::: GIVEN DATA

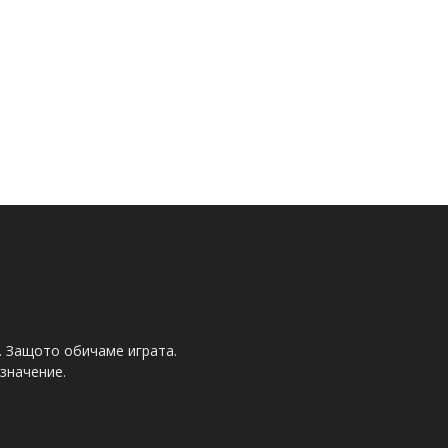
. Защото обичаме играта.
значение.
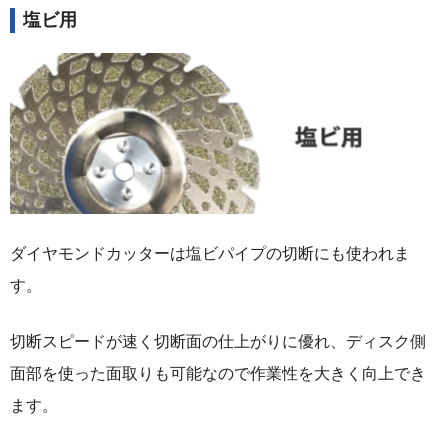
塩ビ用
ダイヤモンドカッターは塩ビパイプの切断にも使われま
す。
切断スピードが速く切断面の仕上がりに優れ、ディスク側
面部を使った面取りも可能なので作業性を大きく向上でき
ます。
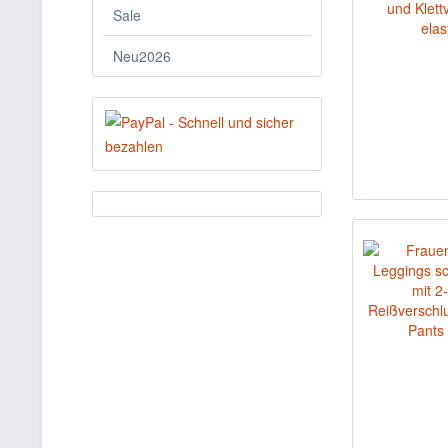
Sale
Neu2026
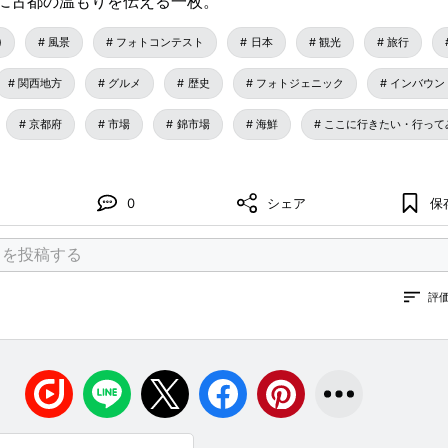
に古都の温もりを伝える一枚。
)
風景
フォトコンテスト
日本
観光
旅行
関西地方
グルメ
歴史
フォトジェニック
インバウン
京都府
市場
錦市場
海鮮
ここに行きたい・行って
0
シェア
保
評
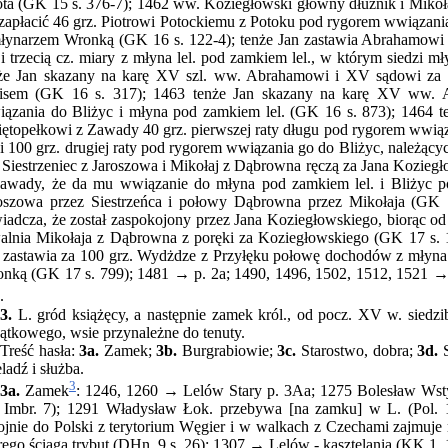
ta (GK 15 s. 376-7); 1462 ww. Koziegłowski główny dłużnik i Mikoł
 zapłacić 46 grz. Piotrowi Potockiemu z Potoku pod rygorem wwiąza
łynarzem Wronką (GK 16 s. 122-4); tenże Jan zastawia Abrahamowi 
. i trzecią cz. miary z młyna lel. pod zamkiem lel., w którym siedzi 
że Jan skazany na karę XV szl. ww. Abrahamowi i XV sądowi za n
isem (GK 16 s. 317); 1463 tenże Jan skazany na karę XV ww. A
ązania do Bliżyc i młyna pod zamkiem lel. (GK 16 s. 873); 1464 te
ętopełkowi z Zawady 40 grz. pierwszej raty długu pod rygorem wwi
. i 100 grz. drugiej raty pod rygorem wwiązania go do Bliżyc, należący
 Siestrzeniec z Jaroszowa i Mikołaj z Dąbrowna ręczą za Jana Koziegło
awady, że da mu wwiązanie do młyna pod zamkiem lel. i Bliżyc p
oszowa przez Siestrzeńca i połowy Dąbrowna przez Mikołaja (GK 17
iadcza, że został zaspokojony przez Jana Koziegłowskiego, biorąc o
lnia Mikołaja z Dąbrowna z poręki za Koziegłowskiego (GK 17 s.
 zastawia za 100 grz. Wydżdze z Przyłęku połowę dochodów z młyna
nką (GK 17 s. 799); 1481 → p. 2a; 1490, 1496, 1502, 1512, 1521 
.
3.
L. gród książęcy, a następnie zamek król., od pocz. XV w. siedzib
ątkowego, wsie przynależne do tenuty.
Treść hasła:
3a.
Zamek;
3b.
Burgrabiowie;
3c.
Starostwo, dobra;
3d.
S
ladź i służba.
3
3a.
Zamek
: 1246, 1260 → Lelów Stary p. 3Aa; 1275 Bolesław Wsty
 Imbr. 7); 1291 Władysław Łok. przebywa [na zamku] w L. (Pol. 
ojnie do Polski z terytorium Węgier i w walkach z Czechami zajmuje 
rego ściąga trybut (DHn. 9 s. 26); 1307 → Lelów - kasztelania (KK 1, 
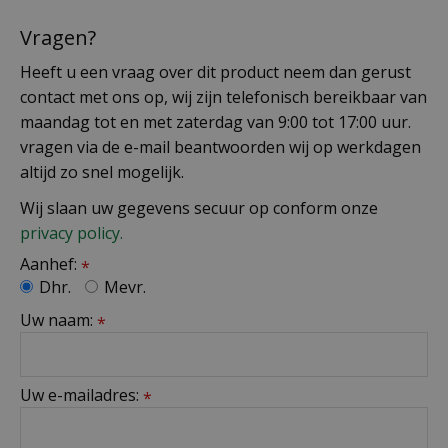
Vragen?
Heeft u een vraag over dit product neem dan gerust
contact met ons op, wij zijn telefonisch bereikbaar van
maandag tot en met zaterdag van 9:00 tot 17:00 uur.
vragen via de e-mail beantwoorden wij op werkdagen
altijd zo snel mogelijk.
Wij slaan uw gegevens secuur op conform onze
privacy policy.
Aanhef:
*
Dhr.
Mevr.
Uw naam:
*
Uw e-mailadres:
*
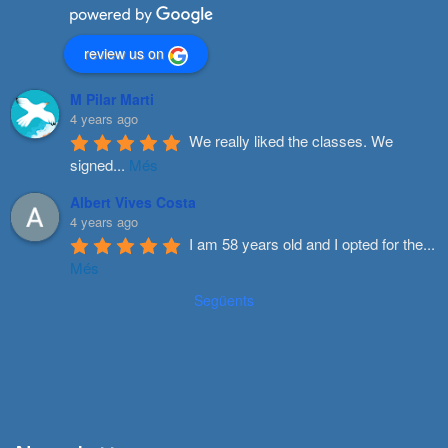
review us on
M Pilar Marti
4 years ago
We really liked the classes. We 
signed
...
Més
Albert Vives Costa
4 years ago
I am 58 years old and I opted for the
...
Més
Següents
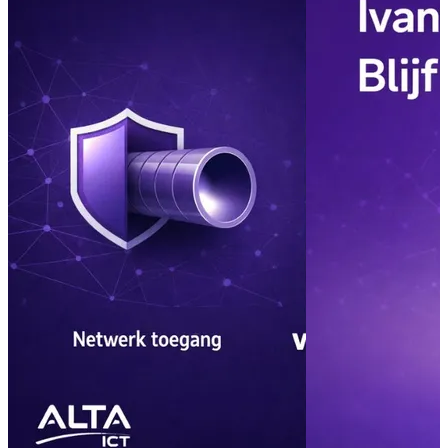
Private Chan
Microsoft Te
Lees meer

::::::

- THE PROBLEM
When a line among the entries above contains "skazany", copy it.

- TASK OUTPUT
że Jan skazany na karę XV szl. ww. Abrahamowi i XV sądowi za n
isem (GK 16 s. 317); 1463 tenże Jan skazany na karę XV ww. A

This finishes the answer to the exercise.